Quanto ao sector petrolífero?

Quanto ao sector petrolífero, este produto é considerado perigoso e o seu transporte e manuseio oferecem riscos ao ambiente e à segurança humana, isto é, no caso dos derrames e emissões de gases de efeito estufa, há possibilidade de danos materiais e humanos, enfermidades ou até morte, resultante da exposição de pessoas, animais ou vegetais a agentes ou condições ambientais potencialmente perigosas. Os derrames causam sérios impactes nas actividades no litoral.  Do ponto de vista biológico, os derrames de petróleo podem, em geral, sufocar as espécies marinhas, costeiras ou residentes em habitats submarinos. Podem causar efeitos tóxicos directos aos animais através da ingestão, absorção e inalação directa dos hidrocarbonetos. A mortalidade das plantas pode ocorrer pelo contacto ou exposição directa com o petróleo ou pela absorção do óleo presente nos sedimentos contaminados, através das raízes. Igualmente, a actividade petrolífera liberta para a atmosfera grandes quantidades de gases nocivos como o CO2 e estas emissões contribuem para o efeito estufa.
Que outros grandes prejuízos advêm do mau manuseamento deste produto no meio Ambiente?

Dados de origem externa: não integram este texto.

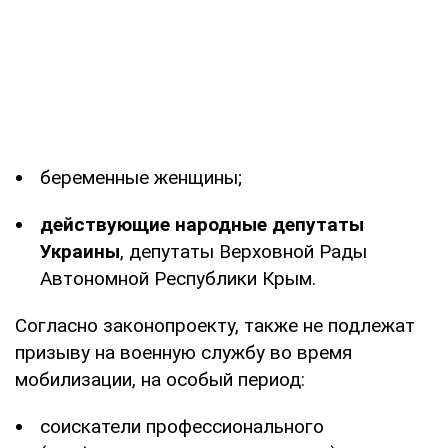
беременные женщины;
действующие народные депутаты
Украины
, депутаты Верховной Рады
Автономной Республики Крым.
Согласно законопроекту, также не подлежат
призыву на военную службу во время
мобилизации, на особый период:
соискатели профессионального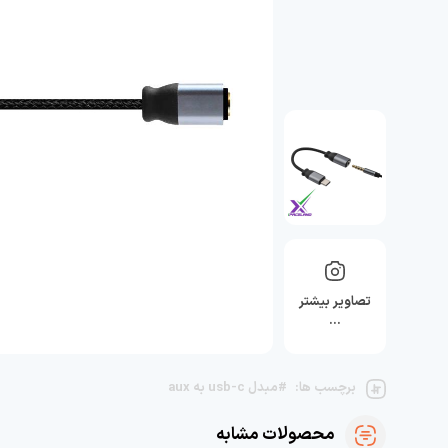
تصاویر بیشتر
…
برچسب ها:
#مبدل usb-c به aux
محصولات مشابه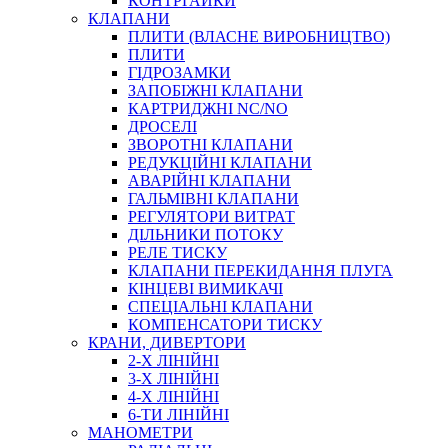
КОНТРГАЙКИ
МУФТИ
КЛАПАНИ
ХОМУТИ
ПЛИТИ (ВЛАСНЕ ВИРОБНИЦТВО)
ПЛИТИ
ГІДРОЗАМКИ
ЗАПОБІЖНІ КЛАПАНИ
КАРТРИДЖНІ NC/NO
ДРОСЕЛІ
ЗВОРОТНІ КЛАПАНИ
РЕДУКЦІЙНІ КЛАПАНИ
АВАРІЙНІ КЛАПАНИ
ЧЕРВ`ЯЧНІ
ГАЛЬМІВНІ КЛАПАНИ
СИЛОВІ
РЕГУЛЯТОРИ ВИТРАТ
ДІЛЬНИКИ ПОТОКУ
ДРОТЯНІ
РЕЛЕ ТИСКУ
ПРУЖИННІ
КЛАПАНИ ПЕРЕКИДАННЯ ПЛУГА
НЕЙЛОНОВІ
КІНЦЕВІ ВИМИКАЧІ
ПРОРЕЗИНЕНІ
СПЕЦІАЛЬНІ КЛАПАНИ
АВТОТОВАРИ
КОМПЕНСАТОРИ ТИСКУ
КРАНИ, ДИВЕРТОРИ
2-Х ЛІНІЙНІ
3-Х ЛІНІЙНІ
4-Х ЛІНІЙНІ
6-ТИ ЛІНІЙНІ
МАНОМЕТРИ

Estas actividades têm causado elevados impactos ambientais adversos, sendo estes directos e indirectos ao ambiente. Sabemos que, no decorrer daquilo que são as suas actividades, os sectores petrolíferos libertam para a atmosfera grandes quantidades de gases nocivos como o CO2 e estas emissões contribuem para o efeito estufa. A realização do estudo do impacto ambiental, neste âmbito, assegura medidas para evitar danos ou destruições ecológicas ou, quando inevitáveis, adequá-los aos padrões internacionalmente aceites. São inúmeros os impactos negativos da exploração petrolífera. Dentre os mais comuns destacam-se a produção de resíduos sólidos e líquidos perigosos, contaminação dos aquíferos, fragmentação do habitat, ruído e poluição, interferência com as comunidades locais, redução da flora e fauna locais, entre outros.
Pelos amontoados de lixo nas principais cidades, percebe-se que o país ainda não encontrou um modelo eficiente para gestão de resíduos. O que está a ser feito neste domínio?

A maior problemática do lixo em Angola é o plástico, as garrafas (plásticas), tanto em termos de volume e o tempo que demora para se decompor. A Agência Nacional de Resíduos (ANR) tem estado a promover acções de formação e informação, de forma a educar todos os intervenientes nos procedimentos da gestão de resíduos e despertar as comunidades, entidades públicas e privadas, sobre o valor dos resíduos que produzem para que passem a olhar como uma fonte de renda e receitas. Para tal, tem estado a promover um diálogo permanente com os governos locais, operadores de gestão de resíduos, associações de defesa do ambiente, entidades públicas e privadas sobre a obrigatoriedade do cumprimento dos Planos.